12° pleine lune : riz basmati d’Inde « la Reine du Parfum », sauté dans un wok fumé au thé Marco Polo, mélange des sous-bois au beurre demi-sel et « tabac » de champignon noir (le champagne est de plus en plus épanoui. L’accord est justifié).
13° gibbeuse décroissante : tajine d’agneau de Lozère à l’amande, côte première grillée au feu de sarments de vigne, caillette d’épaule confite et ses légumes braisés, jus de cuisson infusé à la grappa « Invecchiate » (plat sublime, d’une dextérité infinie et d’une justesse de goût exceptionnelle. Accord parfait. C’est la plénitude du champagne).
14° dernier quartier : caillé frais de chez Mr Laluc, vinaigre à la pulpe de mangue et huile d’olive « bio » Tripodi, feuilles de brick toastées à l’essence de basilic, mouron des oiseaux, jeunes pousses de salade (plat délicieux à la présentation romantique, accord pertinent, mais le champagne a moins de tension).
15/16° dernier croissant : tarte Tatin aux éclats de violette de Toulouse cristallisée, cerneaux de noix à lafleur de sel de Guérande, crème fraîche de chez Vieillard mi-fouettée, zestes de citron de Menton confits (très beau dessert et accord pertinent, mais le champagne a un peu perdu de sa vivacité puisqu’il est dans le verre depuis presque deux heures).
Nous avons applaudi Philippe Mille et son équipe qui a fait un repas trois étoiles.

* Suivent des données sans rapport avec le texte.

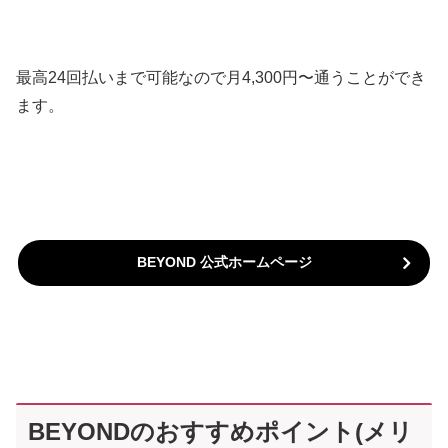
最高24回払いまで可能なので月4,300円〜通うことができ
ます。
BEYOND 公式ホームページ
BEYONDのおすすめポイント(メリ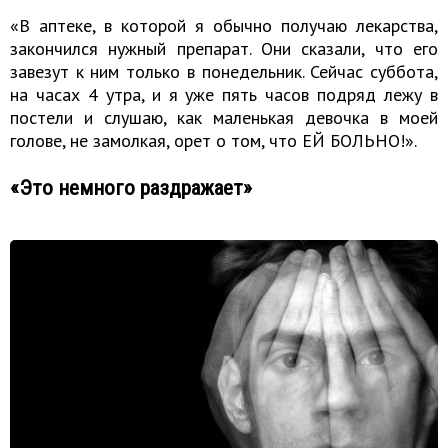
«В аптеке, в которой я обычно получаю лекарства,
закончился нужный препарат. Они сказали, что его
завезут к ним только в понедельник. Сейчас суббота,
на часах 4 утра, и я уже пять часов подряд лежу в
постели и слушаю, как маленькая девочка в моей
голове, не замолкая, орет о том, что ЕЙ БОЛЬНО!».
«Это немного раздражает»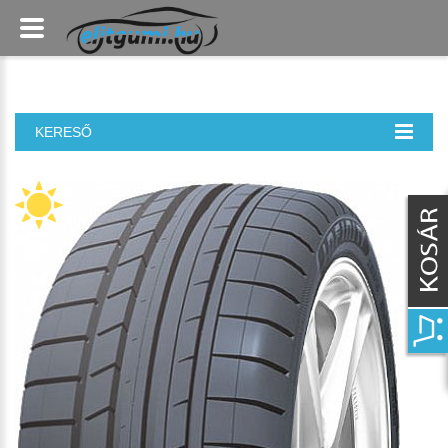
KERESŐ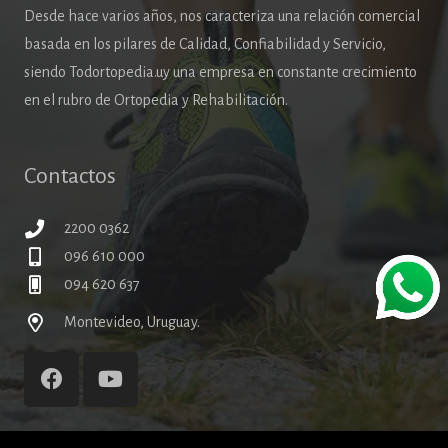
Desde hace varios años, nos caracteriza una relación comercial
basada en los pilares de Calidad, Confiabilidad y Servicio,
siendo Todortopedia.uy una empresa en constante crecimiento
en el rubro de Ortopedia y Rehabilitación.
Contactos
2200 0362
096 610 000
094 620 637
Montevideo, Uruguay.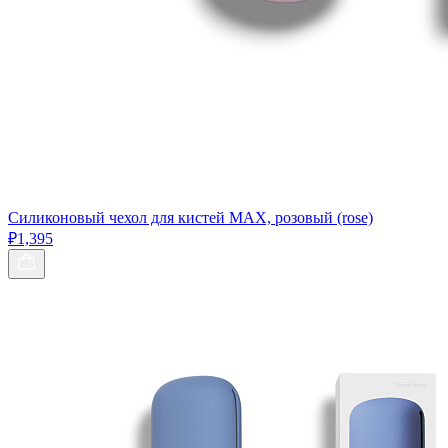
Силиконовый чехол для кистей МАХ, розовый (rose)
₽1,395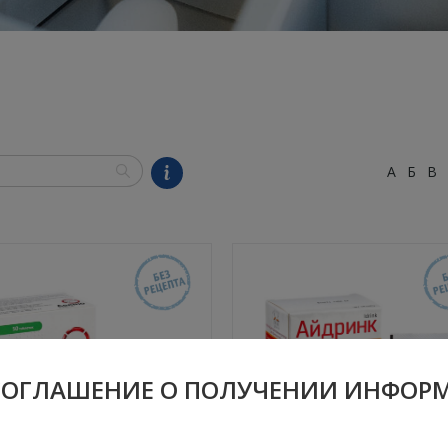
А
Б
В
СОГЛАШЕНИЕ О ПОЛУЧЕНИИ ИНФОР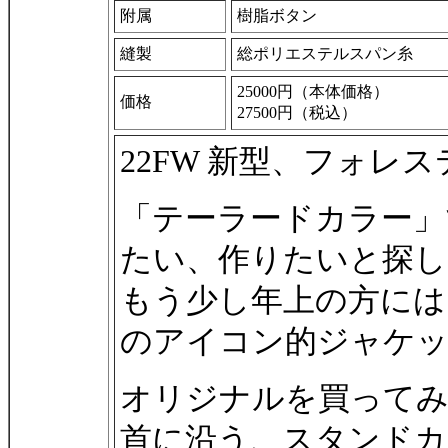
附属
樹脂ボタン
縫製
総ポリエステルスパン糸
25000円（本体価格）
価格
27500円（税込）
22FW 新型、フォレ
「テーラードカラー」
たい、作りたいと探し
もう少し年上の方には
のアイコン的ジャケ
オリジナルを買ってみ
首に沿う、スタンドカ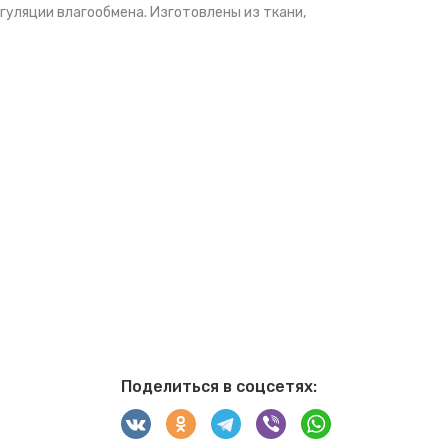
уляции влагообмена. Изготовлены из ткани,
Поделиться в соцсетях: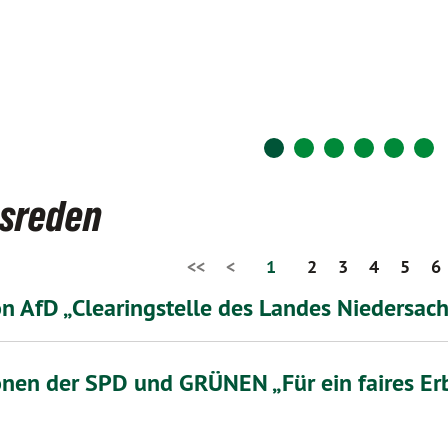
gsreden
<<
<
1
2
3
4
5
6
on AfD „Clearingstelle des Landes Niedersac
onen der SPD und GRÜNEN „Für ein faires Er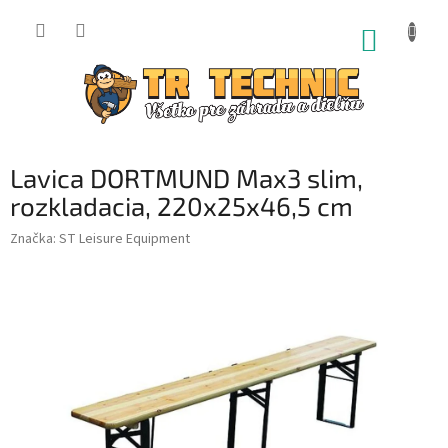
Prejsť
na
NÁKUP
obsah
KOŠÍK
Lavica DORTMUND Max3 slim,
rozkladacia, 220x25x46,5 cm
Značka:
ST Leisure Equipment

Son talent s’est exprimé de façon remarquable, mes chouchous étant la moule, l’agneau et l’huître. Le champagne m’a plu énormément dans toute la phase montante, jusqu’à 13°. Mais je me suis fait cette réflexion : en se concentrant comme on le fait sur les températures et leurs évolutions, on passe un peu à côté du message du magnifique Dom Pérignon 1996, car on a toujours l’impression de boire un « autre » vin en passant de verre en verre. C’est moins décontracté que lorsqu’on en profite pour lui-même.
La passion de Richard Geoffroy et de Philippe Jamesse est certainement ce qui illumine cette expérience. Je suppose qu’Hervé Fort va commercialiser ces dîners où il est impossible de parler aux convives de l’autre côté de la table, tant les pupitres font barrière. Mais au-delà du markéting, au-delà de la communication et de l’éventuelle exploitation commerciale, il reste une expérience unique, folle, qui a réuni deux passionnés dans une recherche de mise en valeur de la complexité d’un grand champagne en fonction de sa température maîtrisée en arrêtant le temps. Rien que pour cela, c’est un événement inoubliable.
Chapeau Richard et chapeau les deux Philippe.